■ **EXERCISE AIM**
Give the data again in its entirety, exactly as provided.
-------- PROVIDED INFORMATION
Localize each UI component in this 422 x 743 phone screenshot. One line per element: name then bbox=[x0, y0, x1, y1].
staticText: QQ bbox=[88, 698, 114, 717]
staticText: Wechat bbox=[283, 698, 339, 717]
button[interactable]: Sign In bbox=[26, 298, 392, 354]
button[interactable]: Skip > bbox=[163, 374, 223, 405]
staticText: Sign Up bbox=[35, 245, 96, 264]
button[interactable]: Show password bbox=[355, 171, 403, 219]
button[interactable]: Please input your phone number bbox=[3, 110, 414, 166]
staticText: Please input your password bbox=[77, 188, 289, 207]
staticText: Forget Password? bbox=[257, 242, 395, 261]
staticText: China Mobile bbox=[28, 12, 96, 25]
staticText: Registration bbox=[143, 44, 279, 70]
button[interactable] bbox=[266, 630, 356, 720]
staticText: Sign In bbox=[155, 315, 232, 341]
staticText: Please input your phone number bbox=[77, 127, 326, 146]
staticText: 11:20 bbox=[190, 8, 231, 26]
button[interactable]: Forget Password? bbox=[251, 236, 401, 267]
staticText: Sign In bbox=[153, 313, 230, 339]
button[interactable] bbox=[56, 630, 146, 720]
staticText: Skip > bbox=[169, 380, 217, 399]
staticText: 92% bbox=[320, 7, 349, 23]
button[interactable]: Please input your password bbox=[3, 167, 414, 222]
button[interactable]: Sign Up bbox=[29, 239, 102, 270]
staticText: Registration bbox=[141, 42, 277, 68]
----------------
■ **EXPECTED OUTPUT**
Localize each UI component in this 422 x 743 phone screenshot. One line per element: name then bbox=[x0, y0, x1, y1].
staticText: QQ bbox=[88, 698, 114, 717]
staticText: Wechat bbox=[283, 698, 339, 717]
button[interactable]: Sign In bbox=[26, 298, 392, 354]
button[interactable]: Skip > bbox=[163, 374, 223, 405]
staticText: Sign Up bbox=[35, 245, 96, 264]
button[interactable]: Show password bbox=[355, 171, 403, 219]
button[interactable]: Please input your phone number bbox=[3, 110, 414, 166]
staticText: Please input your password bbox=[77, 188, 289, 207]
staticText: Forget Password? bbox=[257, 242, 395, 261]
staticText: China Mobile bbox=[28, 12, 96, 25]
staticText: Registration bbox=[143, 44, 279, 70]
button[interactable] bbox=[266, 630, 356, 720]
staticText: Sign In bbox=[155, 315, 232, 341]
staticText: Please input your phone number bbox=[77, 127, 326, 146]
staticText: 11:20 bbox=[190, 8, 231, 26]
button[interactable]: Forget Password? bbox=[251, 236, 401, 267]
staticText: Sign In bbox=[153, 313, 230, 339]
button[interactable] bbox=[56, 630, 146, 720]
staticText: Skip > bbox=[169, 380, 217, 399]
staticText: 92% bbox=[320, 7, 349, 23]
button[interactable]: Please input your password bbox=[3, 167, 414, 222]
button[interactable]: Sign Up bbox=[29, 239, 102, 270]
staticText: Registration bbox=[141, 42, 277, 68]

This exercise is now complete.